Python cross-version byte-code deparser
Project description
uncompyle6
A native Python cross-version Decompiler and Fragment Decompiler. The successor to decompyle, uncompyle, and uncompyle2.
Introduction
uncompyle6 translates Python bytecode back into equivalent Python source code. It accepts bytecodes from Python version 1.5, and 2.1 to 3.7 or so, including PyPy bytecode and Dropbox’s Python 2.5 bytecode.
Why this?
There were a number of decompyle, uncompyle, uncompyle2, uncompyle3 forks around. All of them came basically from the same code base, and almost all of them no were no longer actively maintained. Only one handled Python 3, and even there, only 3.2 or 3.3 depending on which code is used. This code pulls these together and moves forward.
This project has the most complete support for Python 3.3 and above and the best all-around Pythoin support.
We are serious about testing, and use automated processes to find bugs. In the issue trackers for other decompilers, you will find a number of bugs we’ve found along the way. Very few to none of them are not fixed in the other decompilers.
Another thing that makes this different from other CPython bytecode decompilers is the ability to deparse just fragments and give source-code information around a given bytecode offset.

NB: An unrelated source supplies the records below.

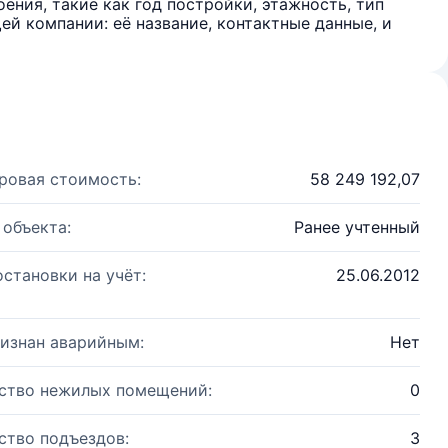
ения, такие как год постройки, этажность, тип
й компании: её название, контактные данные, и
ровая стоимость:
58 249 192,07
 объекта:
Ранее учтенный
остановки на учёт:
25.06.2012
изнан аварийным:
Нет
ство нежилых помещений:
0
ство подъездов:
3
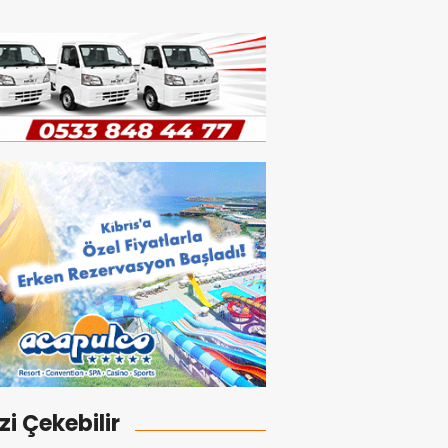
izi Çekebilir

I use this to deparse fragments of code inside my trepan debuggers. For that, I need to record text fragments for all bytecode offsets (of interest). This purpose although largely compatible with the original intention is yet a little bit different. See this for more information.
The idea of Python fragment deparsing given an instruction offset can be used in showing stack traces or any program that wants to show a location in more detail than just a line number. It can be also used when source-code information does not exist and there is just bytecode information.
Requirements
This project requires Python 2.6 or later, PyPy 3-2.4, or PyPy-5.0.1. Python versions 2.4-2.7 are supported in the python-2.4 branch. The bytecode files it can read has been tested on Python bytecodes from versions 1.5, 2.1-2.7, and 3.0-3.6 and the above-mentioned PyPy versions.
Installation
This uses setup.py, so it follows the standard Python routine:
pip install -e . pip install -r requirements-dev.txt python setup.py install # may need sudo # or if you have pyenv: python setup.py develop
A GNU makefile is also provided so make install
(possibly as root or
sudo) will do the steps above.
Testing
make check
A GNU makefile has been added to smooth over setting running the right command, and running tests from fastest to slowest.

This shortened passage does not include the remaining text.